Casinos will first be asked to establish policies and procedure in accordance with AMLA, which will be written into their respective programs. The casino boards of directors are the ones ultimately responsible for ensuring compliance with AMLA. The appropriate government agencies will be there to test if casinos are cooperating. AMLC can also wield authority to conduct their own compliance check.
Salvosa said one the main concerns from players is the requirement to divulge information before being able to gamble.
“We have to take measures to soften the impact. We will implement an information drive where we will inform our players that they have nothing to fear and that their information would be safeguarded and not unnecessarily disclosed. There will initially be questions and reluctance,” he said.

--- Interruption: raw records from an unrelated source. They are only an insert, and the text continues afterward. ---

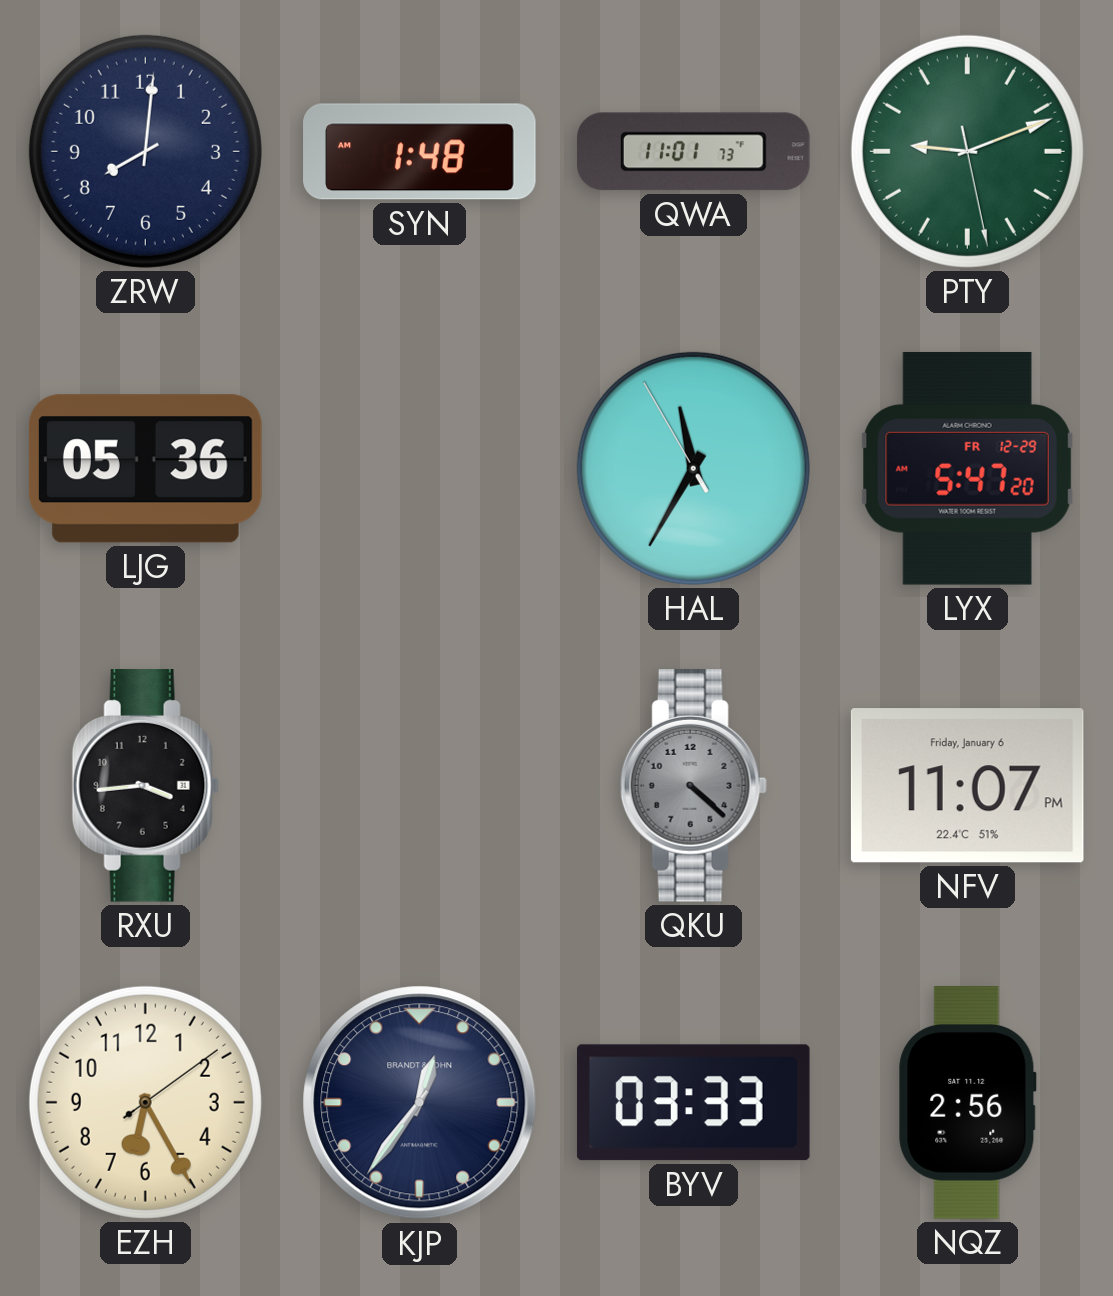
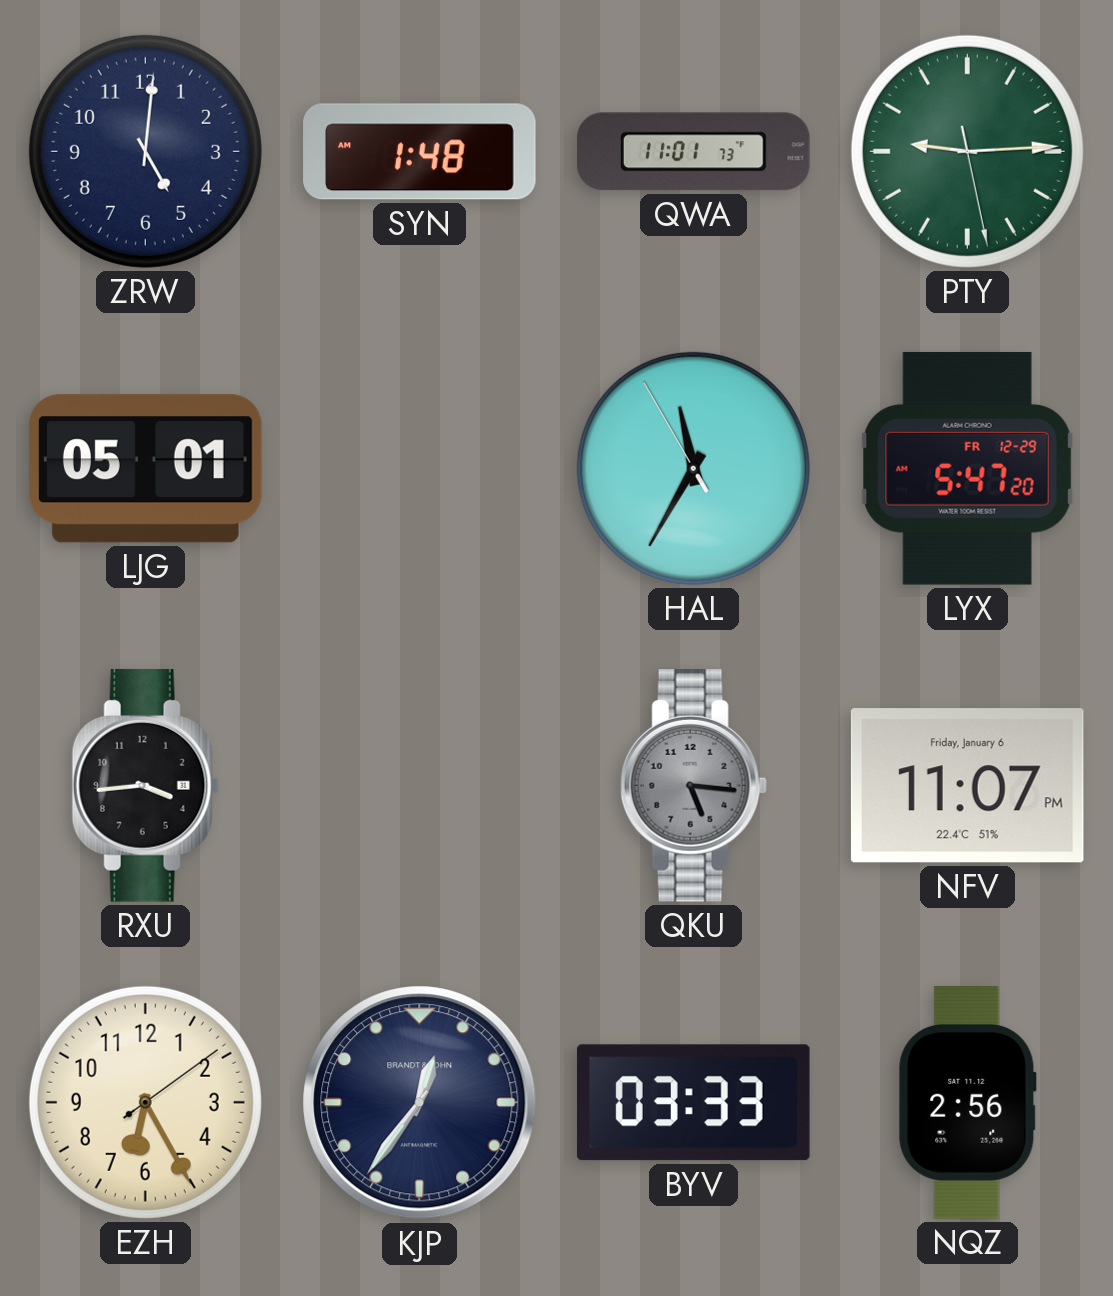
ZRW: 8:01 -> 5:01
PTY: 9:11 -> 9:14
LJG: 05:36 -> 05:01
QKU: 4:22 -> 5:16
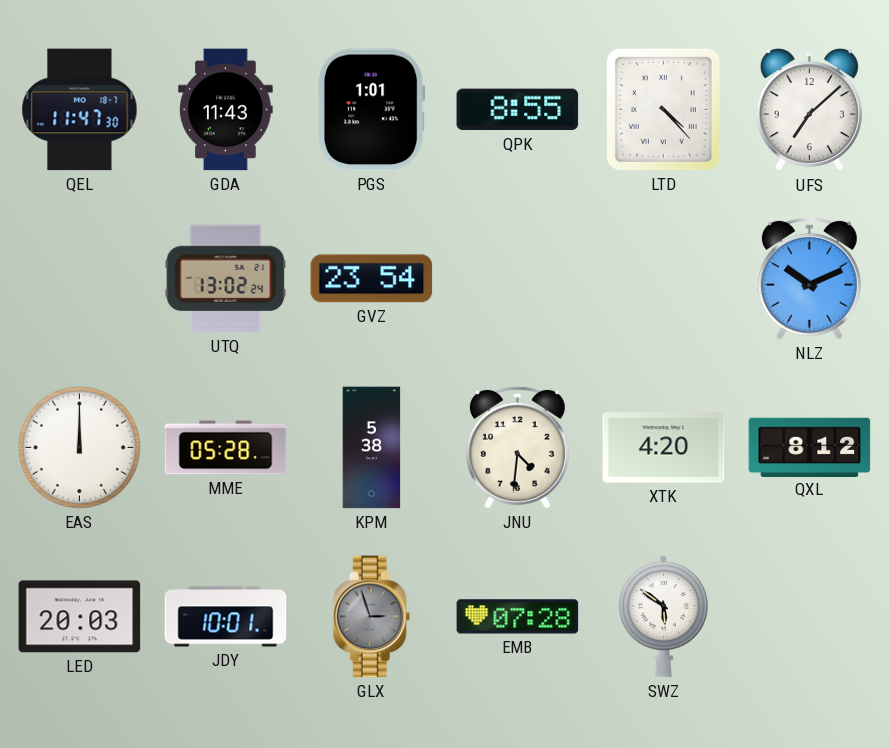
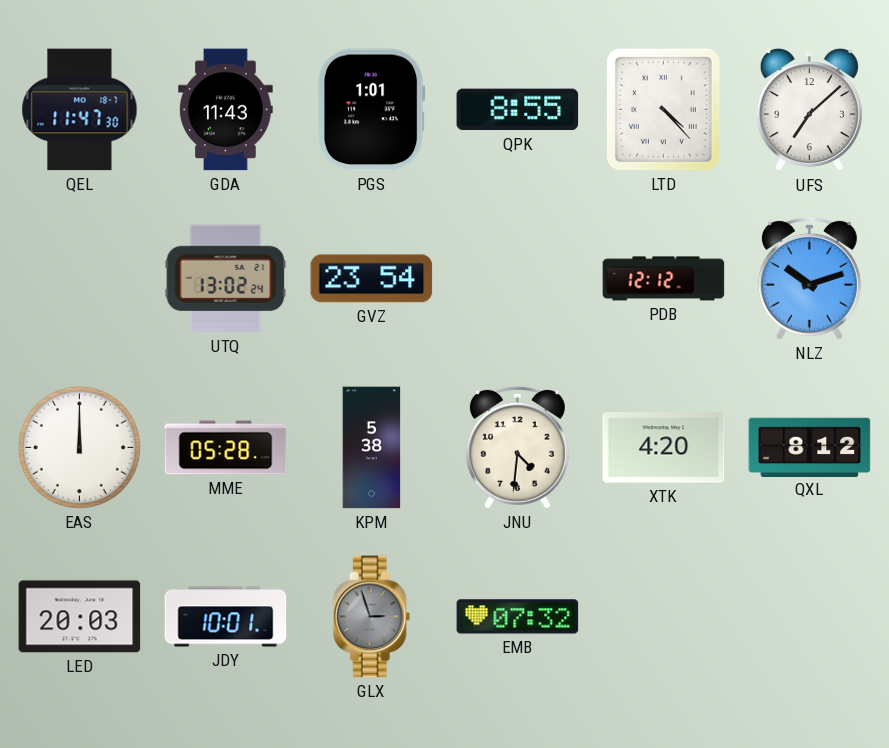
PDB: none -> 12:12
NLZ: 10:11 -> 10:12
EMB: 07:28 -> 07:32
SWZ: 5:51 -> none
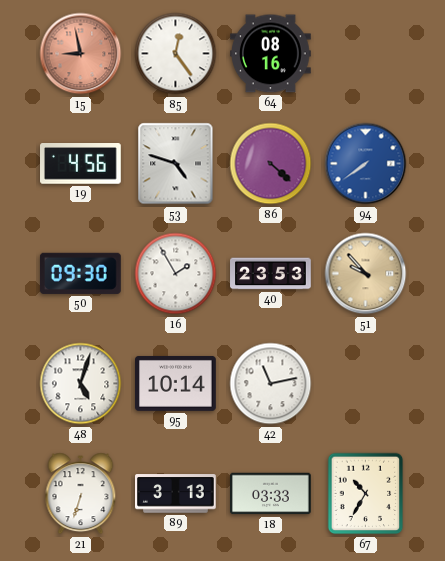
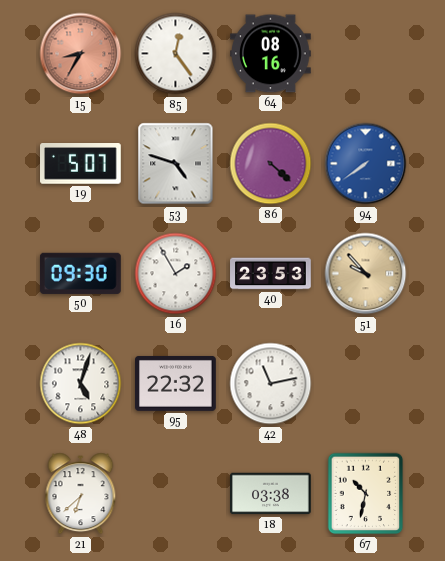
15: 8:58 -> 8:35
19: 4:56 -> 5:07
95: 10:14 -> 22:32
21: 6:33 -> 6:38
89: 3:13 -> none
18: 03:33 -> 03:38
67: 10:35 -> 10:32
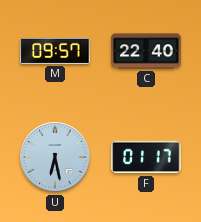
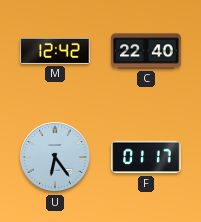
M: 09:57 -> 12:42
U: 6:28 -> 6:24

Another concern from casino operators and customers is the requirement for customer identification. “Casinos in the Philippines are located inside or in striking distance of restaurants or shops, unlike the set up in Singapore where you cannot enter the gaming area without passing through a certain door. We will now require customer identification documents upon entry. We are trying to discuss this with our government agencies as to how we can address this concern,” Racela added.
NTRC proposes entrance fee hike
The Philippines’ national tax think-tank has recommended an increase in the entrance fees required for players to enter casinos in the country, and to make their collection compulsory.
In a research report titled “Proposed Imposition of Casino Entrance Fee.”, the National Tax Research Center (NTRC) said that an amendment and enforcement of the Executive Order (EO) No. 48 issued in 1993 would be all that is needed to impose a casino entrance fee in the country.
According to the EO, Pagcor has been authorized since 1993 to collect a qualifying fee from casino players of not less than P100 per player, gathered in the form of coupons.
However, the fee has been viewed as optional.
CEZA woos investors with infrastructure pledge
Cagayan Economic Zone Authority (CEZA) CEO Raul Lambino says CEZA is implementing initiatives and various infrastructure support projects in an effort to attract investment to the zone.
He told a forum late last year that the authority wants to promote the zone as a new growth center for the North and the next transhipment and logistics hub in the Asean region.
Lambino said he will jump start the construction of a multi-storey corporate center; a world class medical center; a boutique hotel and duty free premium outlets, as well as a power plant, expressways; IRs; water, sewerage and waste services.
The move comes amidst a shakeup of online regulation in the Philippines, with the government clamping online companies with CEZA licenses in practice operating out of Manila.